Author: Russell Reagan
Date: 23:31:10 11/17/04
Go up one level in this thread
On November 18, 2004 at 01:07:57, Daniel Shawul wrote:
>>>Do you block the main(parent) thread when search is split? i have read ('m not
>>>sure though) this may cause a problem but it seems to work fine for me.
>>I don't. that way I just have four threads at all times, never blocked threads
>>waiting on busy threads. That is a performance reducer... It is easier to use
>>your idea, but a little less efficient.
> I am not sure if i understnt this part. Blocking the main thread means one
>less worker,so it can't be more efficient. but it may help for communication,for
>example when a fail high is reported by a thread.
He is saying (I think) that you could do this two ways. Let's say you're using a
dual CPU machine.
1. Main thread blocked (waiting for input), two search threads (3 threads total)
2. Main thread (also a searcher), plus one extra search thread (2 threads total)

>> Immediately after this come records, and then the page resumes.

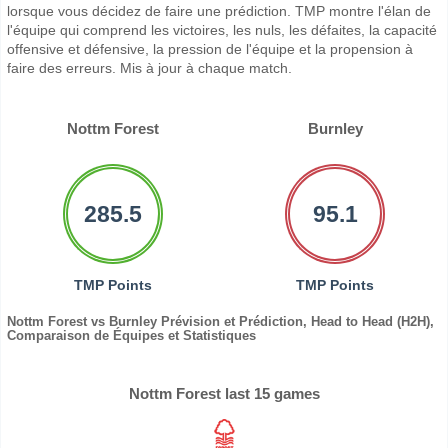
lorsque vous décidez de faire une prédiction. TMP montre l'élan de
l'équipe qui comprend les victoires, les nuls, les défaites, la capacité
offensive et défensive, la pression de l'équipe et la propension à
faire des erreurs. Mis à jour à chaque match.
Nottm Forest
Burnley
285.5
95.1
TMP Points
TMP Points
Nottm Forest vs Burnley Prévision et Prédiction, Head to Head (H2H),
Comparaison de Équipes et Statistiques
Nottm Forest last 15 games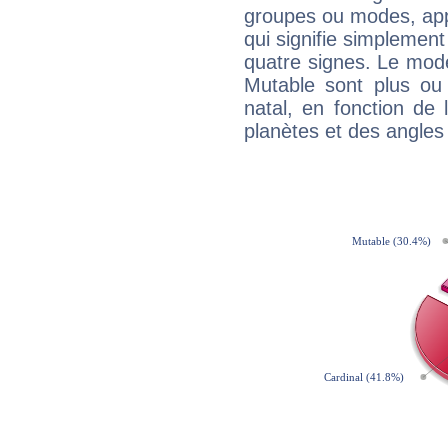
groupes ou modes, app
qui signifie simplemen
quatre signes. Le mod
Mutable sont plus ou
natal, en fonction de
planètes et des angles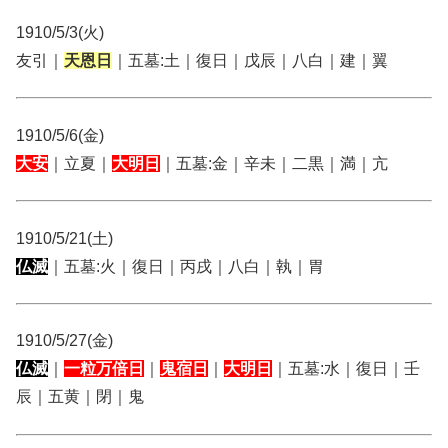
1910/5/3(火)
友引｜
天恩日
｜五墓:土｜復日｜戊辰｜八白｜建｜翼
1910/5/6(金)
大安
｜立夏｜
大明日
｜五墓:金｜辛未｜二黒｜満｜亢
1910/5/21(土)
仏滅
｜五墓:火｜復日｜丙戌｜八白｜執｜胃
1910/5/27(金)
仏滅
｜
一粒万倍日
｜
鬼宿日
｜
大明日
｜五墓:水｜復日｜壬
辰｜五黄｜閉｜鬼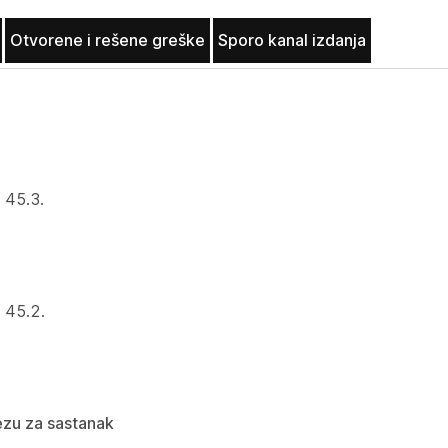
Otvorene i rešene greške
Sporo kanal izdanja
u 45.3.
u 45.2.
ezu za sastanak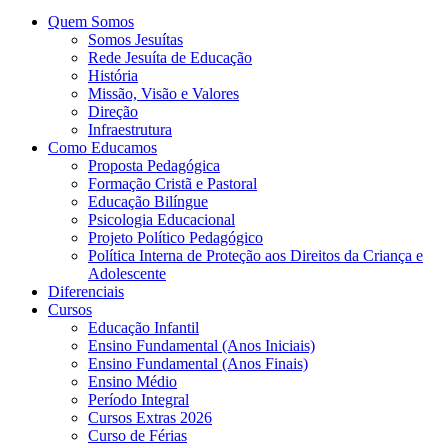
Quem Somos
Somos Jesuítas
Rede Jesuíta de Educação
História
Missão, Visão e Valores
Direção
Infraestrutura
Como Educamos
Proposta Pedagógica
Formação Cristã e Pastoral
Educação Bilíngue
Psicologia Educacional
Projeto Político Pedagógico
Política Interna de Proteção aos Direitos da Criança e
Adolescente
Diferenciais
Cursos
Educação Infantil
Ensino Fundamental (Anos Iniciais)
Ensino Fundamental (Anos Finais)
Ensino Médio
Período Integral
Cursos Extras 2026
Curso de Férias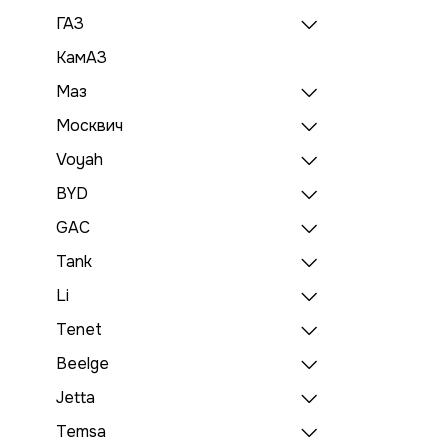
ГАЗ
КамАЗ
Маз
Москвич
Voyah
BYD
GAC
Tank
Li
Tenet
Beelge
Jetta
Temsa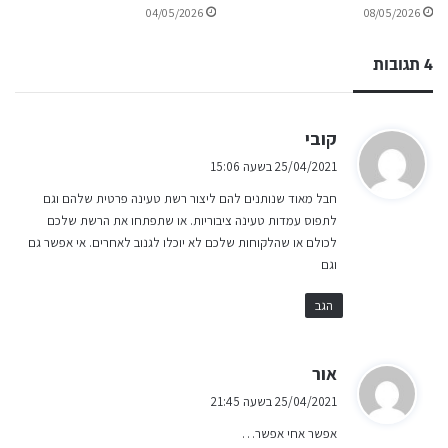
04/05/2026
08/05/2026
4 תגובות
ה
קובי
ג
25/04/2021 בשעה 15:06
י
חבל מאוד שנותנים להם ליצור רשת טעינה פרטית שלהם וגם
ב
לתפוס עמדות טעינה ציבוריות. או שתפתחו את הרשת שלכם
:
לכולם או שהלקוחות שלכם לא יוכלו לגנוב לאחרים. אי אפשר גם
וגם
הגב
ה
אור
ג
25/04/2021 בשעה 21:45
י
אפשר אחי אפשר…
ב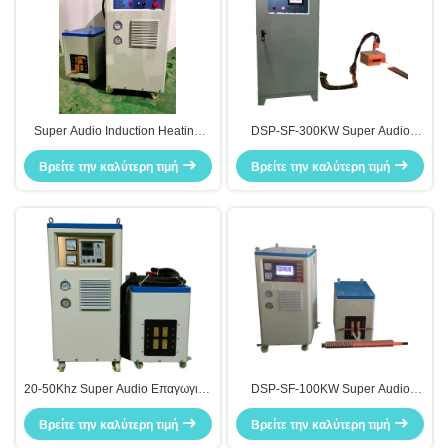
Super Audio Induction Heating
DSP-SF-300KW Super Audio
Equipment Sf-120kw για
Induction Heating Machine 600A
Βρείτε την καλύτερη τιμή
εφαρμογή σε πουκάμισο
Βρείτε την καλύτερη τιμή
Induction Melting System
20-50Khz Super Audio Επαγωγική
DSP-SF-100KW Super Audio
Θέρμανση 100KW
Induction Heating Machine
Βρείτε την καλύτερη τιμή
Βρείτε την καλύτερη τιμή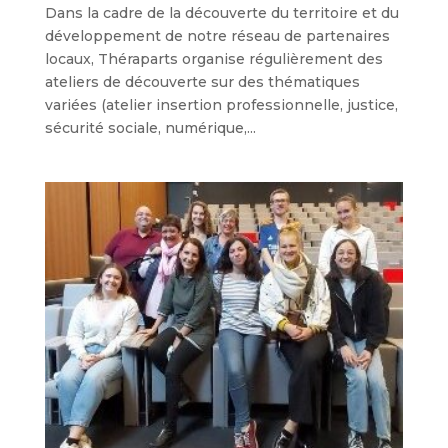
Dans la cadre de la découverte du territoire et du
développement de notre réseau de partenaires
locaux, Théraparts organise régulièrement des
ateliers de découverte sur des thématiques
variées (atelier insertion professionnelle, justice,
sécurité sociale, numérique,...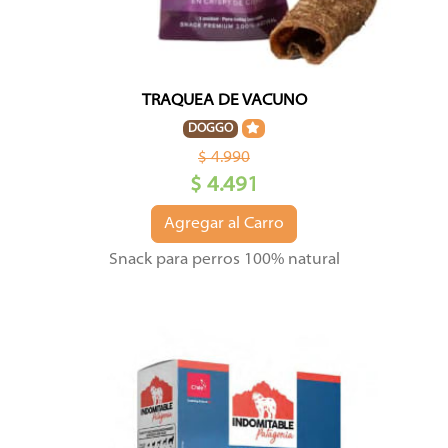
TRAQUEA DE VACUNO
DOGGO
$ 4.990
$ 4.491
Agregar al Carro
Snack para perros 100% natural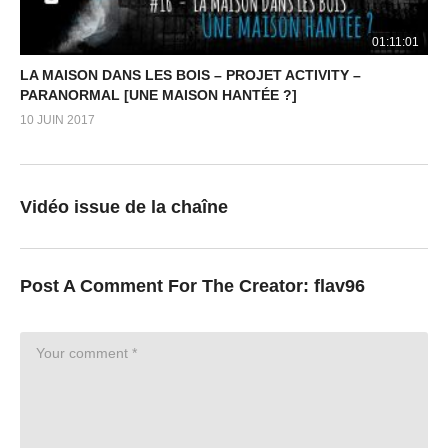
01:11:01
LA MAISON DANS LES BOIS – PROJET ACTIVITY –
PARANORMAL [UNE MAISON HANTÉE ?]
10 JUIN 2017
Vidéo issue de la chaîne
Post A Comment For The Creator:
flav96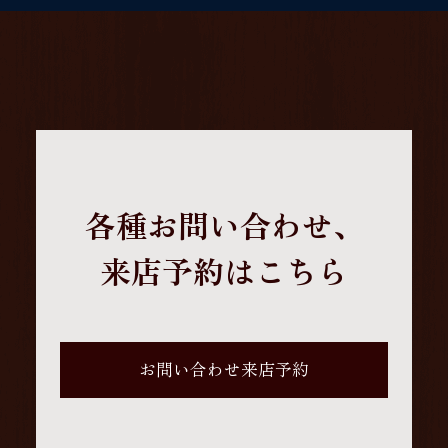
各種お問い合わせ、
来店予約はこちら
お問い合わせ来店予約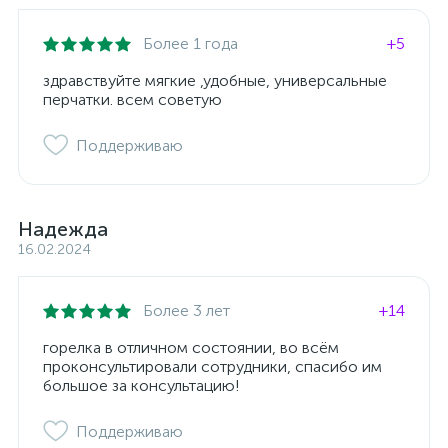
Более 1 года
+5
здравствуйте мягкие ,удобные, универсальные
перчатки. всем советую
Поддерживаю
Надежда
16.02.2024
Более 3 лет
+14
горелка в отличном состоянии, во всём
проконсультировали сотрудники, спасибо им
большое за консультацию!
Поддерживаю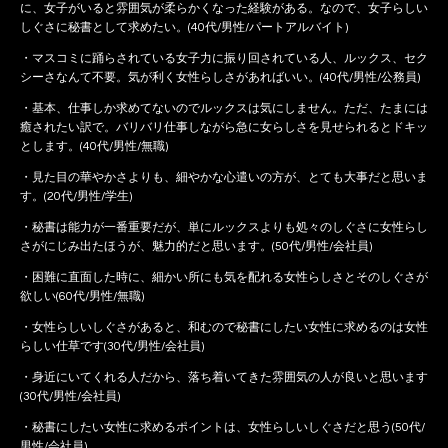
に、女子がいると雰囲気が柔らかくなった経験がある。なので、女子らしい
しぐさに秘書として求めたい。(40代/男性/パートアルバイト)
・マスコミに踊らされている女子力に振り回されている人、ルックス、セク
シーさなんて不要。気が利く女性らしさがあればいい。(40代/男性/公務員)
・基本、仕事しか求めてないのでルックスは気にしません。ただ、たまには
癒されたい訳で。バリバリ仕事しながら急に女らしさを見せられるとドキッ
とします。(40代/男性/無職)
・見た目の華やかさよりも、細やかな心遣いの方が、とても大事だと思いま
す。(20代/男性/学生)
・秘書は能力が一番重要だが、単にルックスよりも処々のしぐさに女性らし
さがにじみ出たほうが、魅力的だと思います。(50代/男性/会社員)
・困難に直面した時に、細かい所にも気を配れる女性らしさとそのしぐさが
欲しい(60代/男性/無職)
・女性らしいしぐさがあると、和むので秘書にしたい女性に求めるのは女性
らしい仕草です(30代/男性/会社員)
・身近にいてくれる人だから、落ち着いてきた雰囲気の人が良いと思います
(30代/男性/会社員)
・秘書にしたい女性に求めるポイントは、女性らしいしぐさだと思う(50代/
男性/会社員)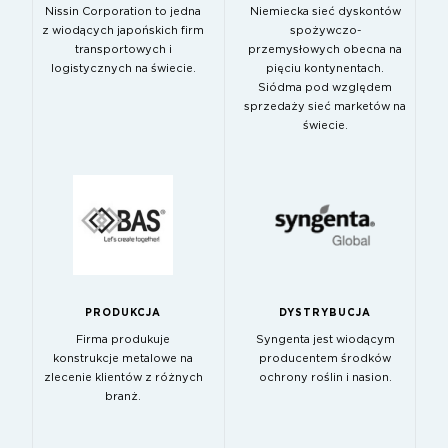
Nissin Corporation to jedna
Niemiecka sieć dyskontów
z wiodących japońskich firm
spożywczo-
transportowych i
przemysłowych obecna na
logistycznych na świecie.
pięciu kontynentach.
Siódma pod względem
sprzedaży sieć marketów na
świecie.
PRODUKCJA
DYSTRYBUCJA
Firma produkuje
Syngenta jest wiodącym
konstrukcje metalowe na
producentem środków
zlecenie klientów z różnych
ochrony roślin i nasion.
branż.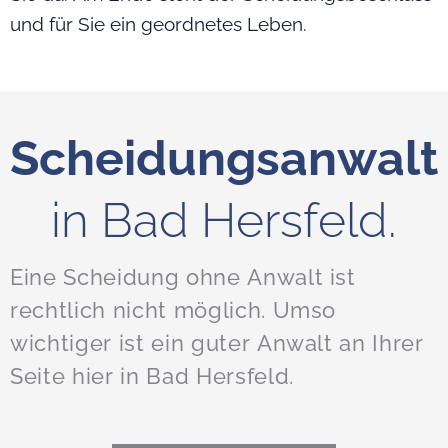
und für Sie ein geordnetes Leben.
Scheidungsanwalt
in Bad Hersfeld.
Eine Scheidung ohne Anwalt ist
rechtlich nicht möglich. Umso
wichtiger ist ein guter Anwalt an Ihrer
Seite hier in Bad Hersfeld.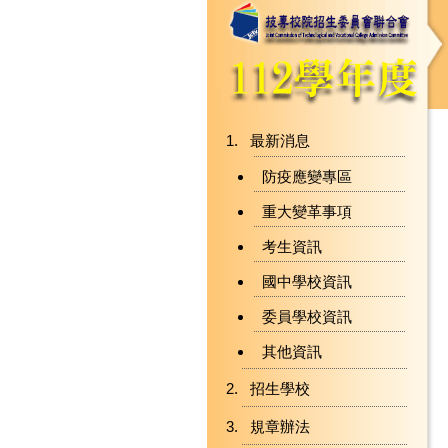
最新消息
防疫應變專區
重大變革事項
考生資訊
國中學校資訊
委員學校資訊
其他資訊
招生學校
規章辦法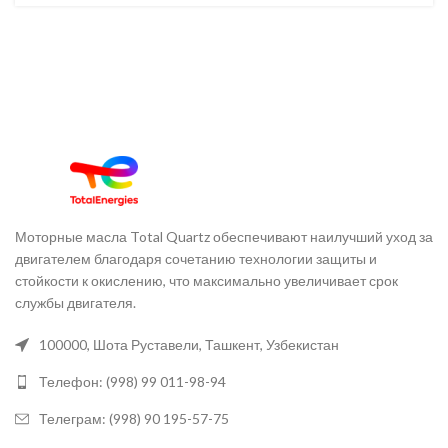
Моторные масла Total Quartz обеспечивают наилучший уход за
двигателем благодаря сочетанию технологии защиты и
стойкости к окислению, что максимально увеличивает срок
службы двигателя.
100000, Шота Руставели, Ташкент, Узбекистан
Телефон: (998) 99 011-98-94
Телеграм: (998) 90 195-57-75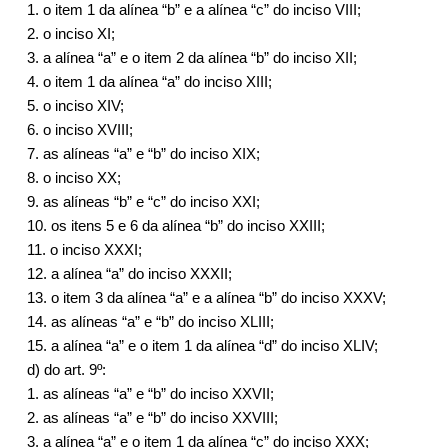
1. o item 1 da alínea “b” e a alínea “c” do inciso VIII;
2. o inciso XI;
3. a alínea “a” e o item 2 da alínea “b” do inciso XII;
4. o item 1 da alínea “a” do inciso XIII;
5. o inciso XIV;
6. o inciso XVIII;
7. as alíneas “a” e “b” do inciso XIX;
8. o inciso XX;
9. as alíneas “b” e “c” do inciso XXI;
10. os itens 5 e 6 da alínea “b” do inciso XXIII;
11. o inciso XXXI;
12. a alínea “a” do inciso XXXII;
13. o item 3 da alínea “a” e a alínea “b” do inciso XXXV;
14. as alíneas “a” e “b” do inciso XLIII;
15. a alínea “a” e o item 1 da alínea “d” do inciso XLIV;
d) do art. 9º:
1. as alíneas “a” e “b” do inciso XXVII;
2. as alíneas “a” e “b” do inciso XXVIII;
3. a alínea “a” e o item 1 da alínea “c” do inciso XXX;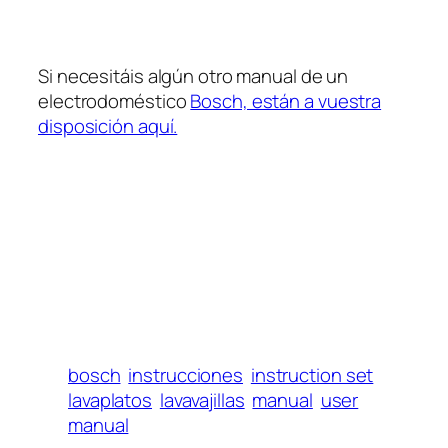
Si necesitáis algún otro manual de un
electrodoméstico
Bosch, están a vuestra
disposición aquí.
bosch
instrucciones
instruction set
lavaplatos
lavavajillas
manual
user
manual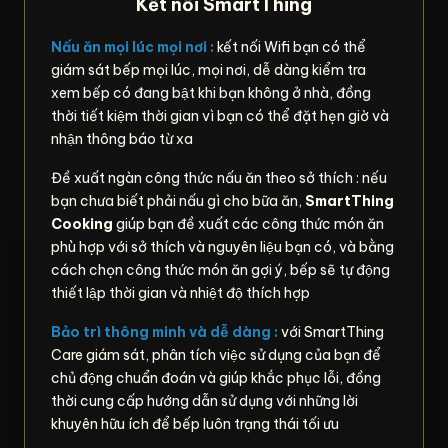
Kết nối SmartThing
Nấu ăn mọi lúc mọi nơi :
kết nối Wifi bạn có thể
giám sát bếp mọi lúc, mọi nơi, dễ dàng kiểm tra
xem bếp có đang bật khi bạn không ở nhà, đồng
thời tiết kiệm thời gian vì bạn có thể đặt hẹn giờ và
nhận thông báo từ xa
Đề xuất ngàn công thức nấu ăn theo sở thích : nếu
bạn chưa biết phải nấu gì cho bữa ăn,
SmartThing
Cooking
giúp bạn đề xuất các công thức món ăn
phù hợp với sở thích và nguyên liệu bạn có, và bằng
cách chọn công thức món ăn gợi ý, bếp sẽ tự động
thiết lập thời gian và nhiệt độ thích hợp
Bảo trì thông minh và dễ dàng :
với SmartThing
Care giám sát, phân tích việc sử dụng của bạn để
chủ động chuẩn đoán và giúp khắc phục lỗi, đồng
thời cung cấp hướng dẫn sử dụng với những lời
khuyên hữu ích để bếp luôn trạng thái tối ưu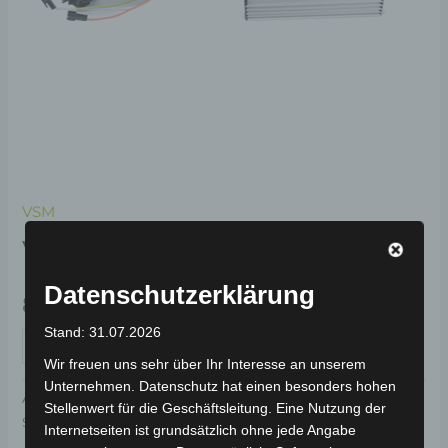
VSM
VSM CONTROLLER
Datenschutzerklärung
89,00
€
*
Stand: 31.07.2026
IN DEN WARENKORB
Wir freuen uns sehr über Ihr Interesse an unserem
Unternehmen. Datenschutz hat einen besonders hohen
Artikelnummer:
3H203-5005A-00
Kategorie:
VSM
Stellenwert für die Geschäftsleitung. Eine Nutzung der
Schlagwort:
Elektrik & Beleuchtung
Internetseiten ist grundsätzlich ohne jede Angabe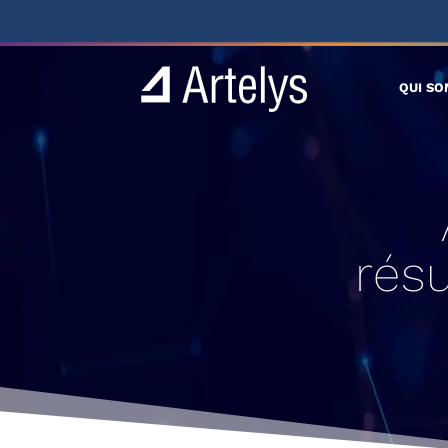
QUI S
rés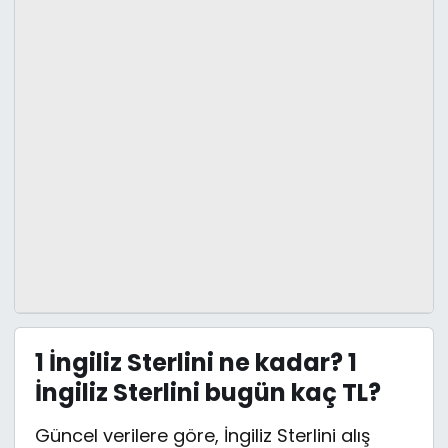
1 İngiliz Sterlini ne kadar? 1
İngiliz Sterlini bugün kaç TL?
Güncel verilere göre, İngiliz Sterlini alış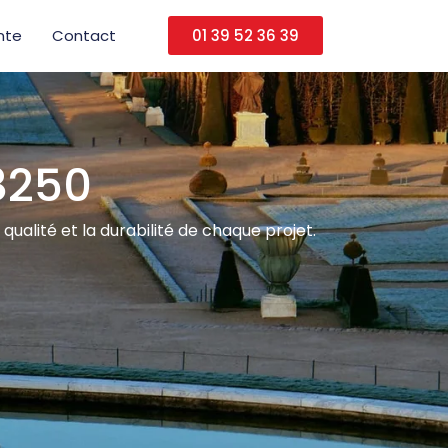
nte
Contact
01 39 52 36 39
8250
qualité et la durabilité de chaque projet.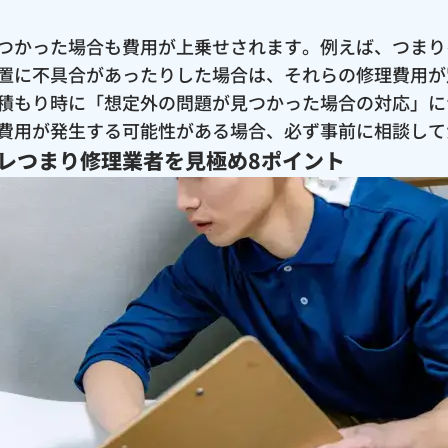
つかった場合も費用が上乗せされます。例えば、つまり
置に不具合があったりした場合は、それらの修理費用が
積もり時に「想定外の問題が見つかった場合の対応」に
費用が発生する可能性がある場合、必ず事前に相談して
レつまり修理業者を見極め8ポイント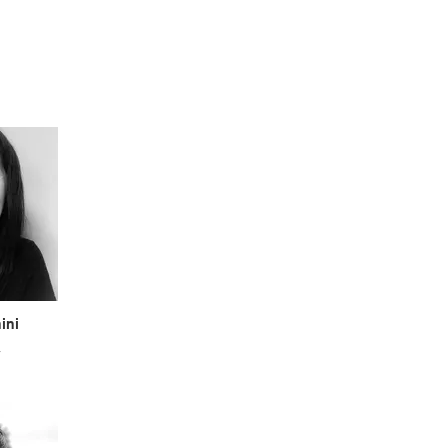
ini
a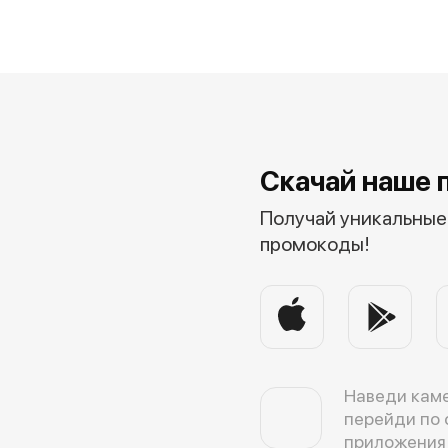
Скачай наше 
Получай уникальные 
промокоды!
Наведи каме
перейди по 
приложения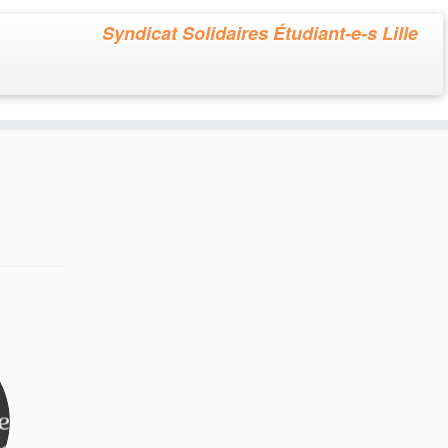
Syndicat Solidaires Étudiant-e-s Lille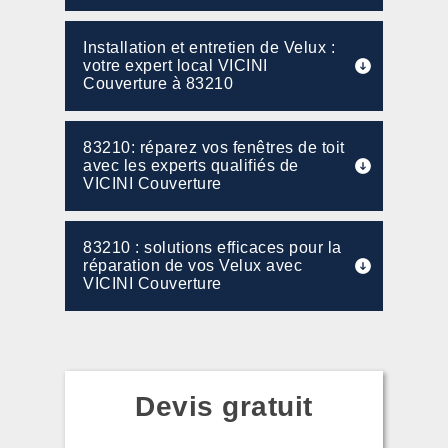
Installation et entretien de Velux :
votre expert local VICINI
Couverture à 83210
83210: réparez vos fenêtres de toit
avec les experts qualifiés de
VICINI Couverture
83210 : solutions efficaces pour la
réparation de vos Velux avec
VICINI Couverture
Devis gratuit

The result is about the same. You have two search threads in both cases, but in
case 1 you have an idle thread doing nothing 99% of the time. An idle thread
doesn't do much, but it isn't free either. It still gets a turn just like the
other threads. So he said it is "a little less efficient".
I wonder how the multiprocess approach would compare to this multithreaded
approach. What if you had (on a dual machine) a driver process which just reads
from xboard (or whatever), and two worker processes doing the search. If you
lower the priority of the driver process, does that help? Or is there any way to
set thread priorities so an idle thread doesn't get a turn as often? Or does the
OS already take care of this automatically?
The multiprocess approach seems a little simpler to me, but for maximum
performance it seems like multiple threads are the way to go. With multiple
processes you also have some unecessary duplication of data, but that can be a
good thing or a bad thing depending upon the circumstance I suppose.